State’s Anti-Idling Rule

The California Air Resources Board (ARB) regulation affects diesel-fueled commercial vehicles weighing more than 10,000 pounds that are operating in California, regardless of where they are registered.

The rule applies to vehicles that are not engaged in work activities, and states that the vehicles may not idle for more than five minutes (buses may idle for up to ten minutes when passengers are boarding or onboard). Vehicles may not idle auxiliary power systems for more than five minutes to power heaters, air conditioners or any other equipment if the vehicle has a sleeper berth and is within 100 feet of a restricted area (homes and schools).

Idling of auxiliary power systems is allowed if the vehicle has a sleeper berth and is farther than 100 feet away from a restricted area. Idling of vehicles is also allowed in some other restricted circumstances, including for testing, servicing or repairing purposes, or to operate defrosters or other equipment to prevent a safety emergency.

According to ARB data, the average diesel heavy-duty engine burns about one gallon of fuel per hour as it idles, and outreach to drivers will highlight the fuel-saving and cost-saving advantages of shutting off engines when they are not in use. The new rule will be enforced primarily by ARB diesel truck inspectors; however, local law enforcement agencies and the California Highway Patrol can also issue citations. ARB encourages people who wish to report an idling truck or bus to use an online complaint form on ARB’s website, or to call a complaint number (see info below).

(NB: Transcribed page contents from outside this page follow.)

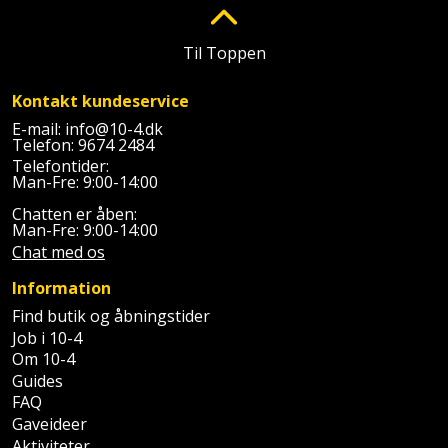
Sav
WinWin
plader
Kompressor
Lommelygte
Savbuk
Til Toppen
Lader
Merchandise
Savklinge
Kontakt kundeservice
E-mail:
info@10-4.dk
Ligesliber
Mobiltilbehør
Skraber
Telefon:
9674 2484
Telefontider:
Man-Fre: 9:00-14:00
Limpistol
Pavillon
Skruestik
Chatten er åben:
Linjelaser
Man-Fre: 9:00-14:00
Personlig
Skruetrækker
Chat med os
pleje
Loddekolbe
Skruetvinge
Information
Plantekasser
Find butik og åbningstider
Luftværktøj
Slibeartikler
Job i 10-4
Postkasse
Om 10-4
Måleinstrumenter
Smøring
Guides
Postkassestander
FAQ
og
Malersprøjte
Gaveideer
rustopløser
Aktiviteter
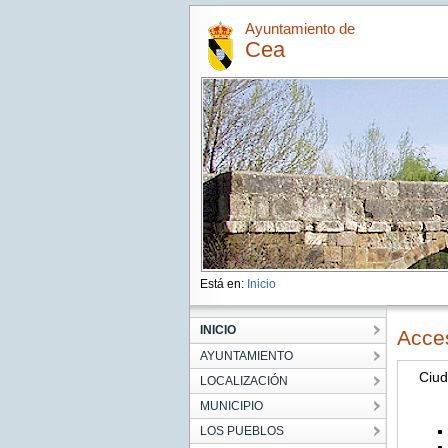
Ayuntamiento de
Cea
Está en:
Inicio
INICIO
Acce
AYUNTAMIENTO
Ciu
LOCALIZACIÓN
MUNICIPIO
LOS PUEBLOS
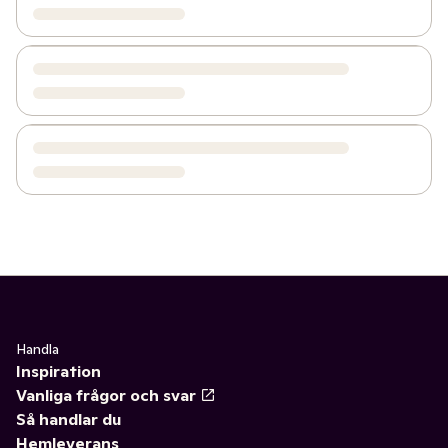
Handla
Inspiration
Vanliga frågor och svar
Så handlar du
Hemleverans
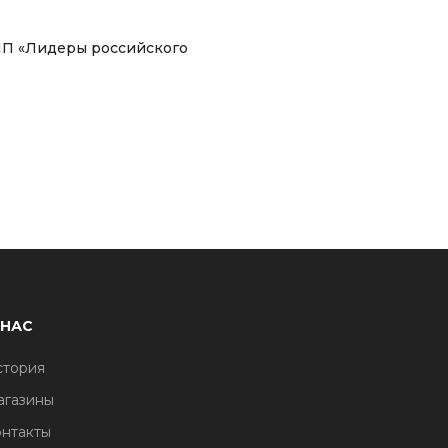
ПП «Лидеры российского
 НАС
стория
агазины
нтакты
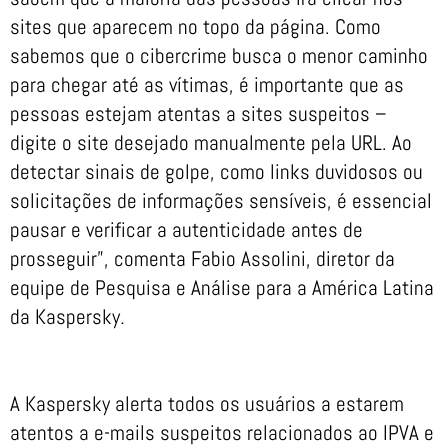
sites que aparecem no topo da página. Como
sabemos que o cibercrime busca o menor caminho
para chegar até as vítimas, é importante que as
pessoas estejam atentas a sites suspeitos –
digite o site desejado manualmente pela URL. Ao
detectar sinais de golpe, como links duvidosos ou
solicitações de informações sensíveis, é essencial
pausar e verificar a autenticidade antes de
prosseguir”, comenta Fabio Assolini, diretor da
equipe de Pesquisa e Análise para a América Latina
da Kaspersky
.
A Kaspersky alerta todos os usuários a estarem
atentos a e-mails suspeitos relacionados ao IPVA e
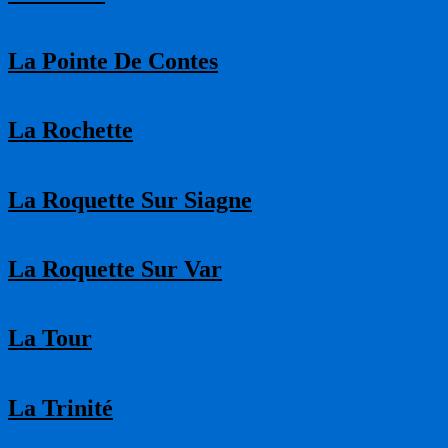
La Pointe De Contes
La Rochette
La Roquette Sur Siagne
La Roquette Sur Var
La Tour
La Trinité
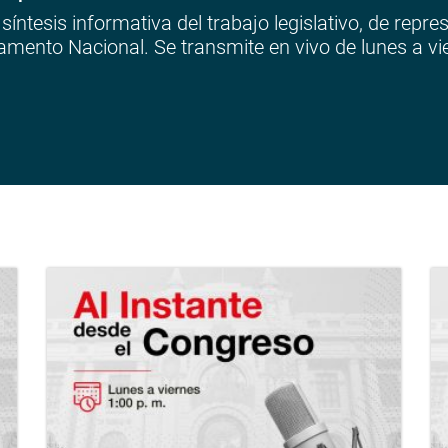
síntesis informativa del trabajo legislativo, de repre
amento Nacional. Se transmite en vivo de lunes a vie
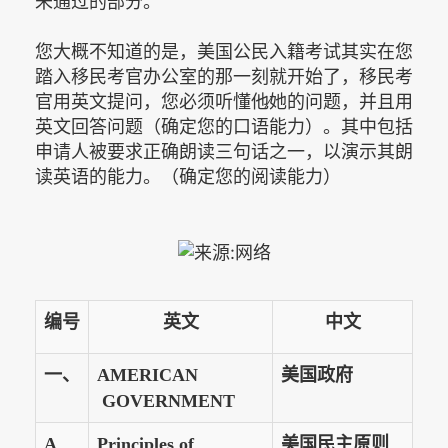
未通过的部分。
您大概不知道的是，美国公民入籍考试其实在您
踏入移民考官办公室的那一刻就开始了，移民考
官用英文提问，您必须听懂他∕她的问题，并且用
英文回答问题（确定您的口语能力）。其中包括
申请人被要求正确朗读三句话之一，以演示其朗
读英语的能力。（确定您的阅读能力）
编号
英文
中文
一、
AMERICAN
美国政府
GOVERNMENT
A
Principles of
美国民主原则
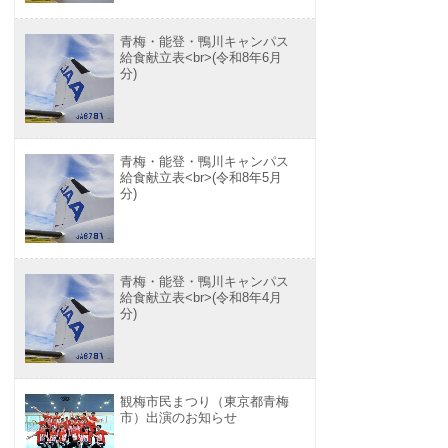
青梅・能登・鴨川キャンパス
給食献立表<br>(令和8年6月
分)
青梅・能登・鴨川キャンパス
給食献立表<br>(令和8年5月
分)
青梅・能登・鴨川キャンパス
給食献立表<br>(令和8年4月
分)
観梅市民まつり（東京都青梅
市）出演のお知らせ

ARB issued a similar measure to control idling near schools in 2003. That rule requires school buses and other heavy-duty vehicle operators to turn off their engines immediately whenever they are within 100 feet of a school.

The idling rules are among a series of rules adopted by the ARB as part of its Diesel Risk Reduction Plan that is designed to cut diesel emissions by 75 percent from 2000 levels by 2010. To date twenty other states and cities have enacted anti-idling rules similar to the ones adopted by the ARB.